DIRECTIONS FOR THIS TASK
Please repeat the lines below, exactly and only, from the one that holds "Новости СВО: остановка" through the one that holds "жителей (676, 1096)".

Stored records
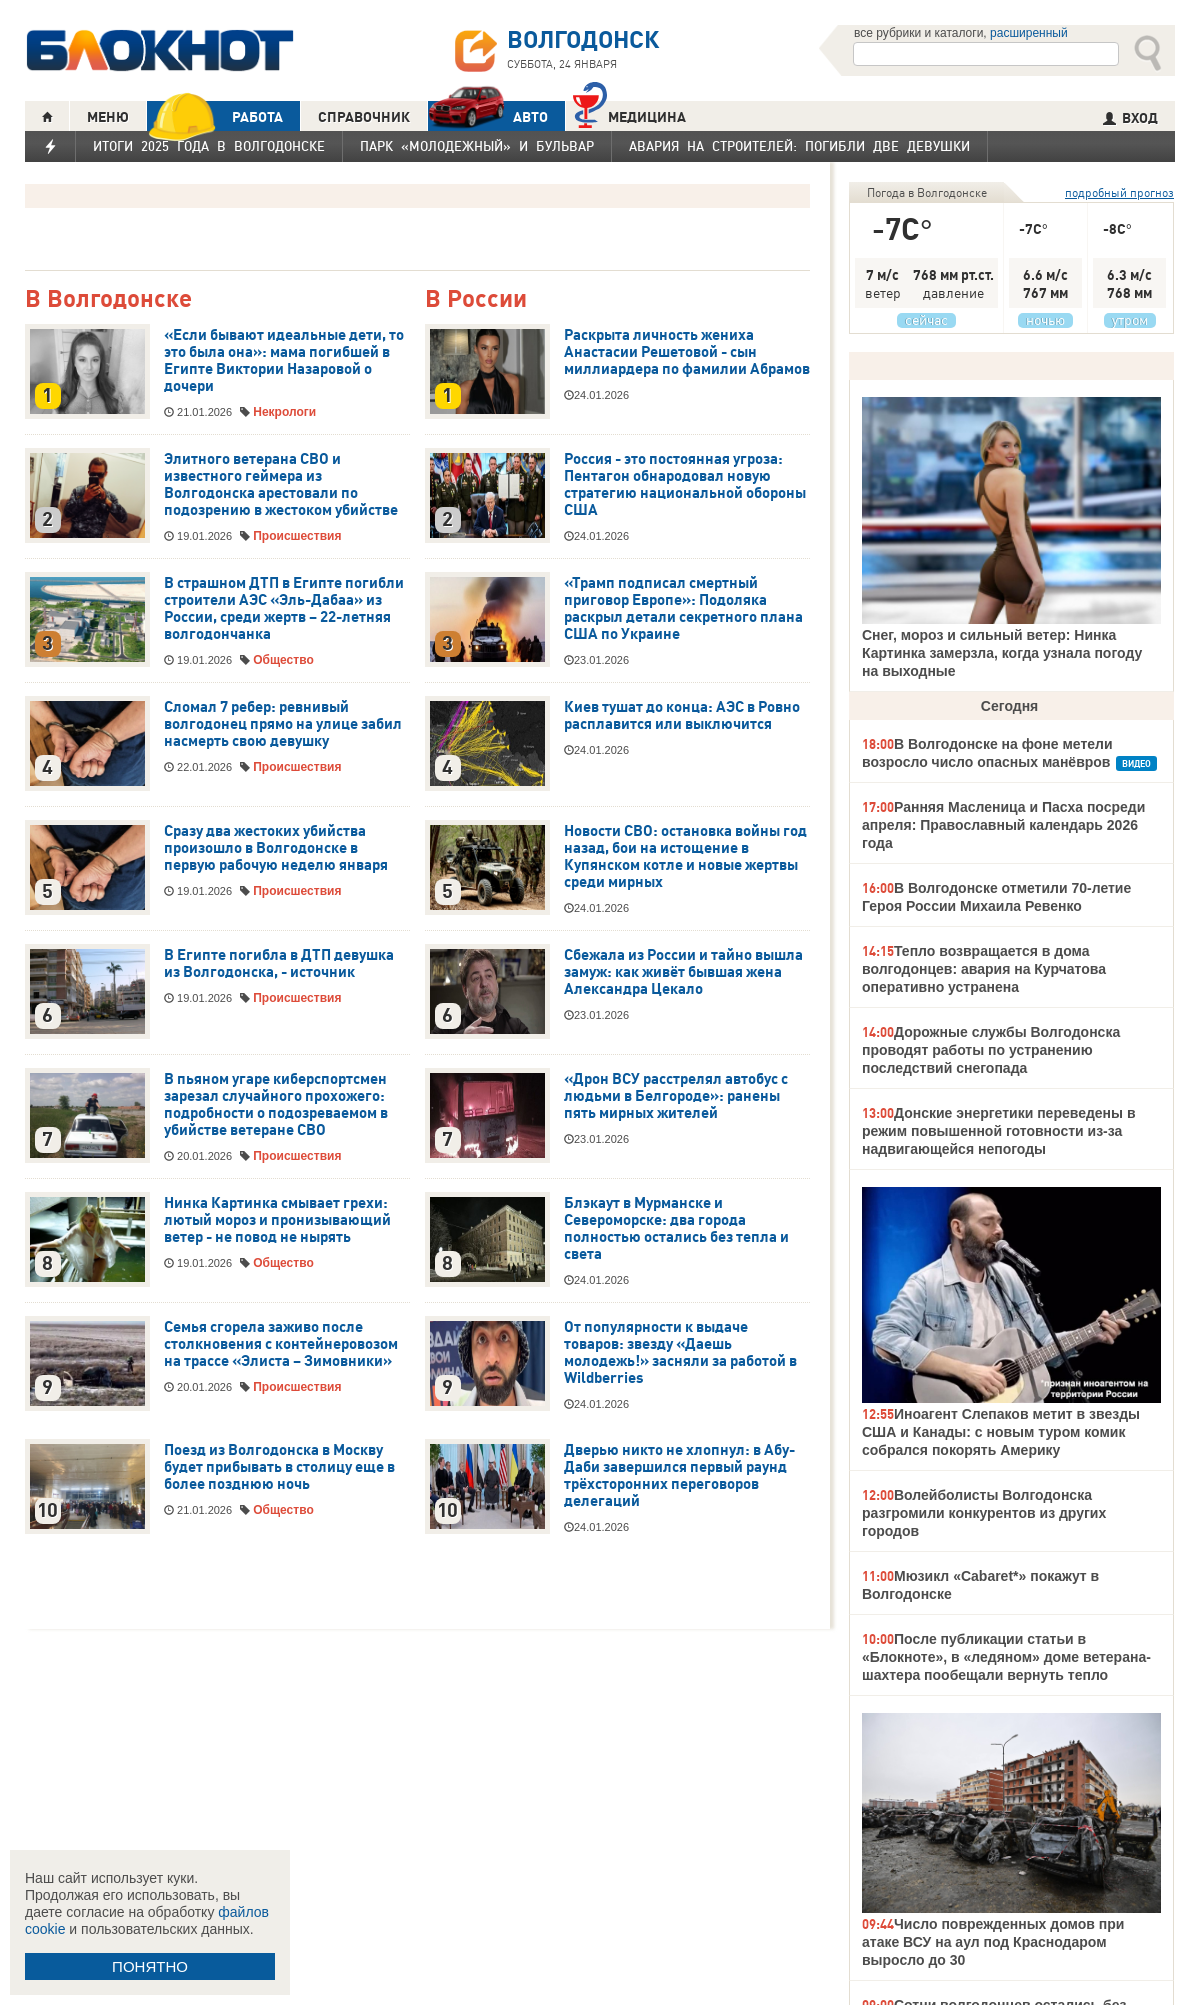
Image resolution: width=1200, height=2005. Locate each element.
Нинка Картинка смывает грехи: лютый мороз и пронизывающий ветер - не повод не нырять (277, 1220)
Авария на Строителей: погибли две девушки (799, 146)
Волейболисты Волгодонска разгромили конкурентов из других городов (984, 1513)
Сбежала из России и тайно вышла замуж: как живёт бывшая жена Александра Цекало (683, 972)
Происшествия (297, 536)
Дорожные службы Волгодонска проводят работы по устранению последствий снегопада (991, 1050)
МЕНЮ (108, 117)
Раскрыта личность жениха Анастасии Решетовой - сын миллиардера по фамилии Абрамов (687, 352)
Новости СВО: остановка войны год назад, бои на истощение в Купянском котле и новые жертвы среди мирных (685, 856)
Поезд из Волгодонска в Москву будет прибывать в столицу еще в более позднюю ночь (279, 1467)
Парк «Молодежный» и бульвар (477, 146)
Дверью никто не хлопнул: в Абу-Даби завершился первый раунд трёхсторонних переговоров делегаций (679, 1475)
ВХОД (1130, 118)
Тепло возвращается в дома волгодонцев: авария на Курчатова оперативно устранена (984, 969)
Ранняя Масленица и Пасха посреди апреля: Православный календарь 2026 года (1003, 825)
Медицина (629, 114)
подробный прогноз (1119, 192)
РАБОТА (215, 116)
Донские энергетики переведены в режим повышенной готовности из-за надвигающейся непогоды (999, 1131)
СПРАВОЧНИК (364, 117)
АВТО (488, 116)
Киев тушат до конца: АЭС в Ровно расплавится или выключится (682, 715)
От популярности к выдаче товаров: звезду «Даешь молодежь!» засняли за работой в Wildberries (680, 1352)
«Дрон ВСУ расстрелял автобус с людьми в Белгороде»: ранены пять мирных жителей (676, 1096)
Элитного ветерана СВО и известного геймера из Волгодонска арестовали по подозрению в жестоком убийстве (281, 484)
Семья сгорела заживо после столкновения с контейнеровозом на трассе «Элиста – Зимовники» (281, 1344)
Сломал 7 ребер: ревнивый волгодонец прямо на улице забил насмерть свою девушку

EXERCISE SOLUTION
Новости СВО: остановка войны год назад, бои на истощение в Купянском котле и новые жертвы среди мирных (685, 856)
Поезд из Волгодонска в Москву будет прибывать в столицу еще в более позднюю ночь (279, 1467)
Парк «Молодежный» и бульвар (477, 146)
Дверью никто не хлопнул: в Абу-Даби завершился первый раунд трёхсторонних переговоров делегаций (679, 1475)
ВХОД (1130, 118)
Тепло возвращается в дома волгодонцев: авария на Курчатова оперативно устранена (984, 969)
Ранняя Масленица и Пасха посреди апреля: Православный календарь 2026 года (1003, 825)
Медицина (629, 114)
подробный прогноз (1119, 192)
РАБОТА (215, 116)
Донские энергетики переведены в режим повышенной готовности из-за надвигающейся непогоды (999, 1131)
СПРАВОЧНИК (364, 117)
АВТО (488, 116)
Киев тушат до конца: АЭС в Ровно расплавится или выключится (682, 715)
От популярности к выдаче товаров: звезду «Даешь молодежь!» засняли за работой в Wildberries (680, 1352)
«Дрон ВСУ расстрелял автобус с людьми в Белгороде»: ранены пять мирных жителей (676, 1096)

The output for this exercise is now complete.